◆ What you have to do
Return the line that has "ljubitelje fudbala, diskretan" and all lines below it through the last, exactly as they stand; omit pictures.

Record set Start Marker

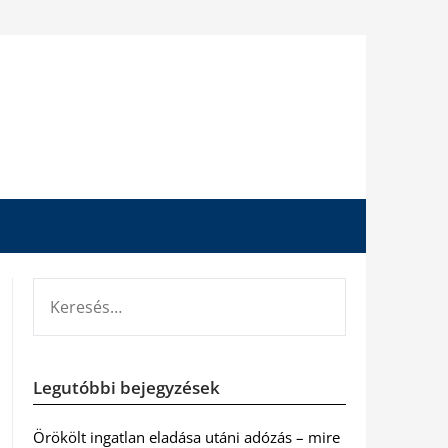
KERESÉS:
Legutóbbi bejegyzések
Örökölt ingatlan eladása utáni adózás – mire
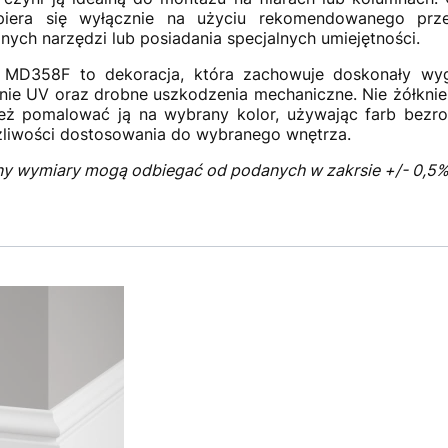
iera się wyłącznie na użyciu rekomendowanego przez
nych narzędzi lub posiadania specjalnych umiejętności.
 MD358F to dekoracja, która zachowuje doskonały wyglą
ie UV oraz drobne uszkodzenia mechaniczne. Nie żółknie, ni
eż pomalować ją na wybrany kolor, używając farb bezr
żliwości dostosowania do wybranego wnętrza.
ny wymiary mogą odbiegać od podanych w zakrsie +/- 0,5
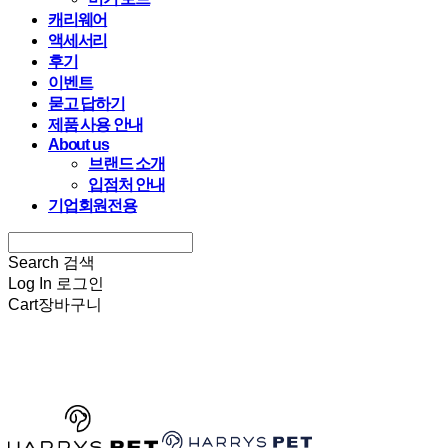
캐리웨어
액세서리
후기
이벤트
묻고 답하기
제품 사용 안내
About us
브랜드 소개
입점처 안내
기업회원전용
Search
검색
Log In
로그인
Cart
장바구니
HARRYSPET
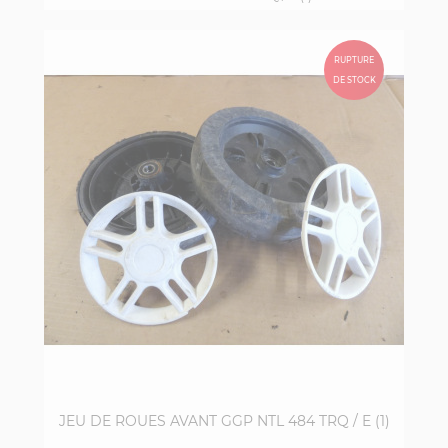
RUPTURE
DE STOCK
JEU DE ROUES AVANT GGP NTL 484 TRQ / E (1)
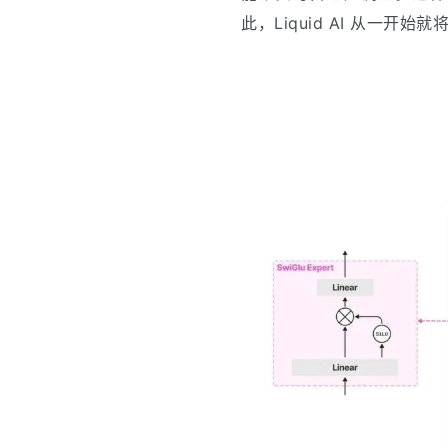
此，Liquid AI 从一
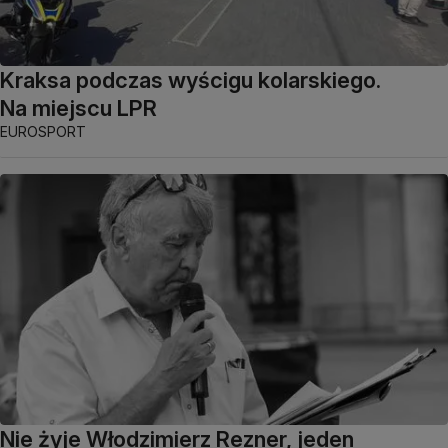
Kraksa podczas wyścigu kolarskiego.
Na miejscu LPR
EUROSPORT
Nie żyje Włodzimierz Rezner, jeden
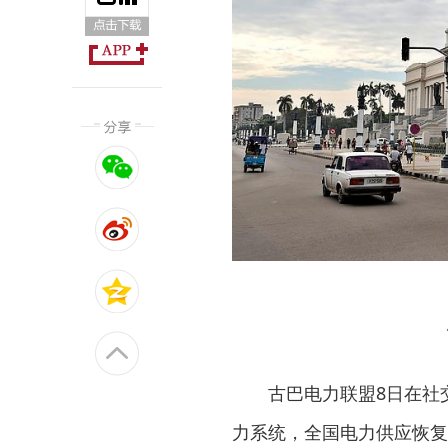
古巴电力联盟8日在社
力系统，全国电力供应恢复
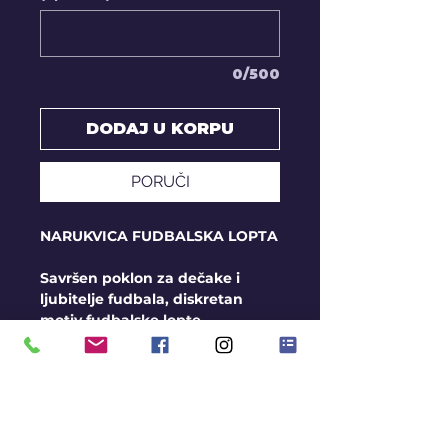
0/500
DODAJ U KORPU
PORUČI
NARUKVICA FUDBALSKA LOPTA
Savršen poklon za dečake i
ljubitelje fudbala, diskretan
motiv fudbalske lopte
Veličina priveska oko 12mm
OPŠTI USLOVI I
SMERNICE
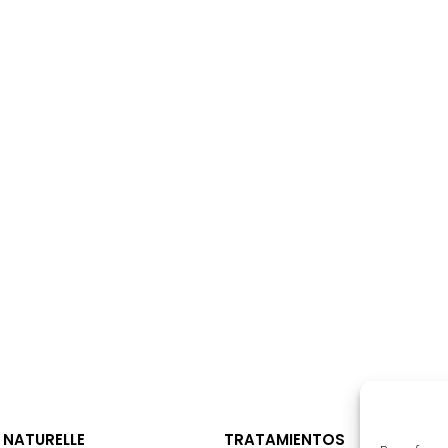
 NATURELLE
TRATAMIENTOS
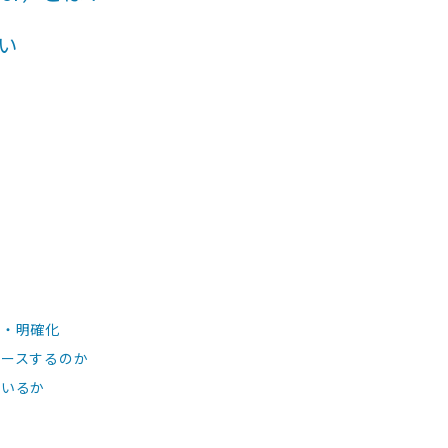
い
理・明確化
ースするのか
ているか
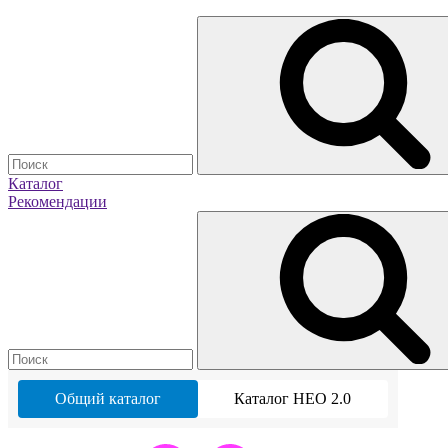
Каталог
Рекомендации
Общий каталог
Каталог НЕО 2.0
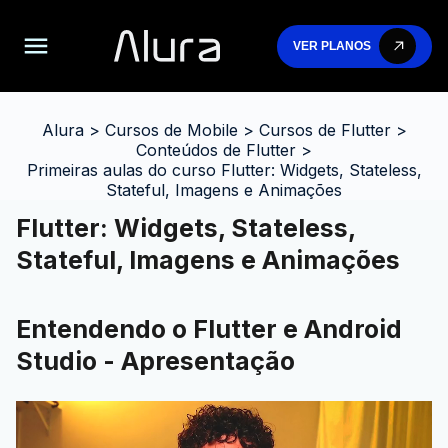
VER PLANOS
Alura
>
Cursos de Mobile
>
Cursos de Flutter
>
Conteúdos de Flutter
>
Primeiras aulas do curso Flutter: Widgets, Stateless,
Stateful, Imagens e Animações
Flutter: Widgets, Stateless,
Stateful, Imagens e Animações
Entendendo o Flutter e Android
Studio - Apresentação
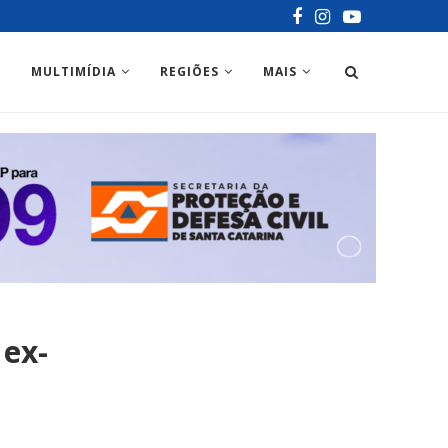
MULTIMÍDIA
REGIÕES
MAIS
 ex-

Record set End Marker

◆ Solution to the exercise
ljubitelje fudbala, diskretan
motiv fudbalske lopte
Veličina priveska oko 12mm
OPŠTI USLOVI I
SMERNICE
 NATURELLE
TRATAMIENTOS
い
理・明確化
ースするのか
ているか
Каталог
Рекомендации
Общий каталог
Каталог НЕО 2.0
VER PLANOS
Alura
>
Cursos de Mobile
>
Cursos de Flutter
>
Conteúdos de Flutter
>
Primeiras aulas do curso Flutter: Widgets, Stateless,
Stateful, Imagens e Animações
Flutter: Widgets, Stateless,
Stateful, Imagens e Animações
Entendendo o Flutter e Android
Studio - Apresentação
MULTIMÍDIA
REGIÕES
MAIS
 ex-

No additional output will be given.